INFORMATION PROVIDED –
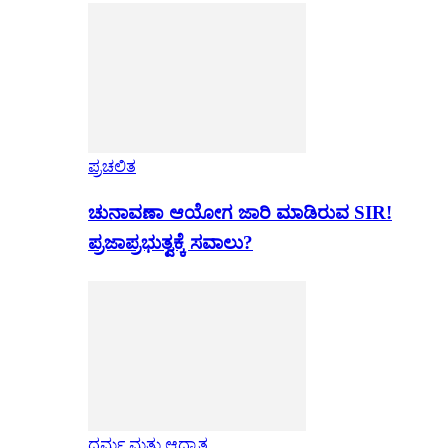
ಪ್ರಚಲಿತ
ಚುನಾವಣಾ ಆಯೋಗ ಜಾರಿ ಮಾಡಿರುವ SIR!
ಪ್ರಜಾಪ್ರಭುತ್ವಕ್ಕೆ ಸವಾಲು?
ಧರ್ಮ ಮತ್ತು ಆಧ್ಯಾತ್ಮ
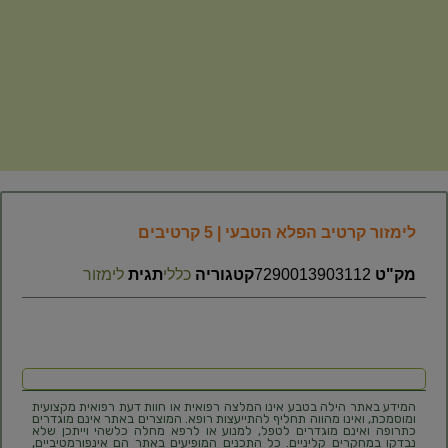
לימזור קרטיב הפלא הטבעי | 5 קרטיבים
מק"ט
7290013903112
קטגוריה
כללי
תגית
לימזור
המידע באתר הילה בטבע אינו המלצה רפואית או חוות דעת רפואית מקצועית
ומוסמכת, ואינו מהווה תחליף להתייעצות רופא. המוצרים באתר אינם מוגדרים
כתרופה ואינם מוגדרים לטפל, למנוע או לרפא מחלה כלשהי וייתכן שלא
נבדקו במחקרים קליניים. כל התכנים המופיעים באתר הם אינפורמטיביים,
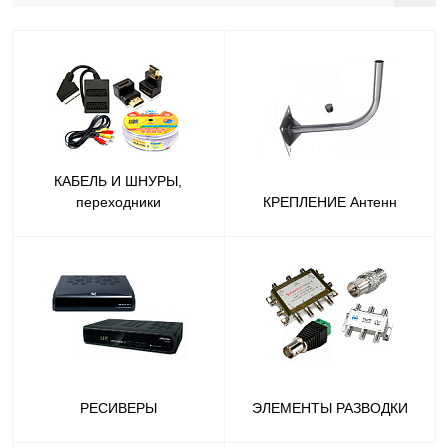
КАБЕЛЬ И ШНУРЫ,
переходники
КРЕПЛЕНИЕ Антенн
РЕСИВЕРЫ
ЭЛЕМЕНТЫ РАЗВОДКИ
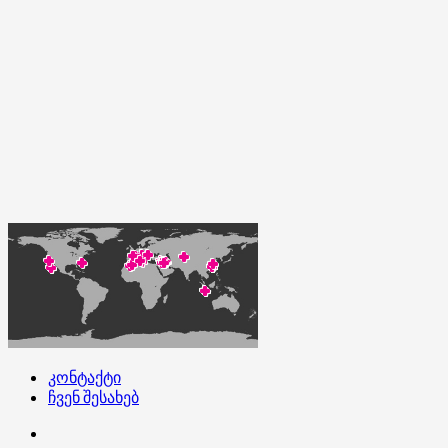
კონტაქტი
ჩვენ შესახებ
კონტაქტი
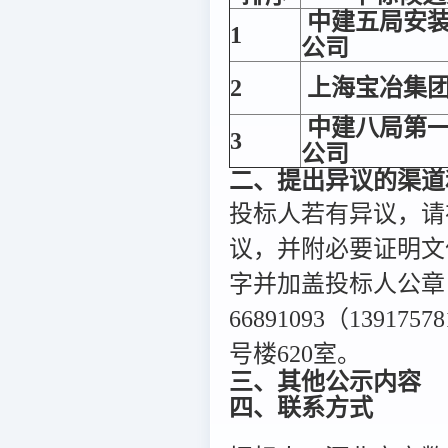
中建五局安
1
公司
2
上海宝冶集
中建八局第
3
公司
二、提出异议的渠道
投标人若有异议，请
议，并附必要证明文
字并加盖投标人公章
66891093（1391
号楼620室。
三、其他公示内容
四、联系方式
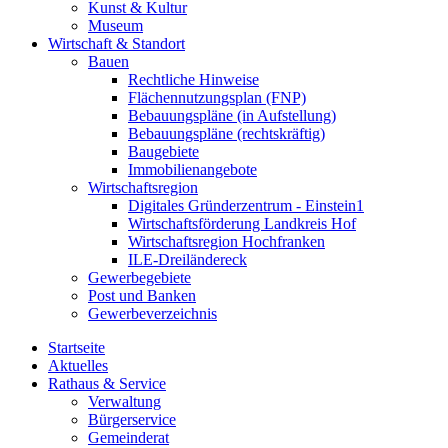
Kunst & Kultur
Museum
Wirtschaft & Standort
Bauen
Rechtliche Hinweise
Flächennutzungsplan (FNP)
Bebauungspläne (in Aufstellung)
Bebauungspläne (rechtskräftig)
Baugebiete
Immobilienangebote
Wirtschaftsregion
Digitales Gründerzentrum - Einstein1
Wirtschaftsförderung Landkreis Hof
Wirtschaftsregion Hochfranken
ILE-Dreiländereck
Gewerbegebiete
Post und Banken
Gewerbeverzeichnis
Startseite
Aktuelles
Rathaus & Service
Verwaltung
Bürgerservice
Gemeinderat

TASK BRIEF – Each record above is to be copied exactly. Drop the pictures.

SOLUTION –
ಪ್ರಚಲಿತ
ಚುನಾವಣಾ ಆಯೋಗ ಜಾರಿ ಮಾಡಿರುವ SIR!
ಪ್ರಜಾಪ್ರಭುತ್ವಕ್ಕೆ ಸವಾಲು?
ಧರ್ಮ ಮತ್ತು ಆಧ್ಯಾತ್ಮ
לימזור קרטיב הפלא הטבעי | 5 קרטיבים
מק"ט
7290013903112
קטגוריה
כללי
תגית
לימזור
המידע באתר הילה בטבע אינו המלצה רפואית או חוות דעת רפואית מקצועית
ומוסמכת, ואינו מהווה תחליף להתייעצות רופא. המוצרים באתר אינם מוגדרים
כתרופה ואינם מוגדרים לטפל, למנוע או לרפא מחלה כלשהי וייתכן שלא
נבדקו במחקרים קליניים. כל התכנים המופיעים באתר הם אינפורמטיביים,
КАБЕЛЬ И ШНУРЫ,
переходники
КРЕПЛЕНИЕ Антенн
РЕСИВЕРЫ
ЭЛЕМЕНТЫ РАЗВОДКИ
კონტაქტი
ჩვენ შესახებ
კონტაქტი
中建五局安
1
公司
2
上海宝冶集
中建八局第
3
公司
二、提出异议的渠道
投标人若有异议，请
议，并附必要证明文
字并加盖投标人公章
66891093（1391
号楼620室。
三、其他公示内容
四、联系方式
Kunst & Kultur
Museum
Wirtschaft & Standort
Bauen
Rechtliche Hinweise
Flächennutzungsplan (FNP)
Bebauungspläne (in Aufstellung)
Bebauungspläne (rechtskräftig)
Baugebiete
Immobilienangebote
Wirtschaftsregion
Digitales Gründerzentrum - Einstein1
Wirtschaftsförderung Landkreis Hof
Wirtschaftsregion Hochfranken
ILE-Dreiländereck
Gewerbegebiete
Post und Banken
Gewerbeverzeichnis
Startseite
Aktuelles
Rathaus & Service
Verwaltung
Bürgerservice
Gemeinderat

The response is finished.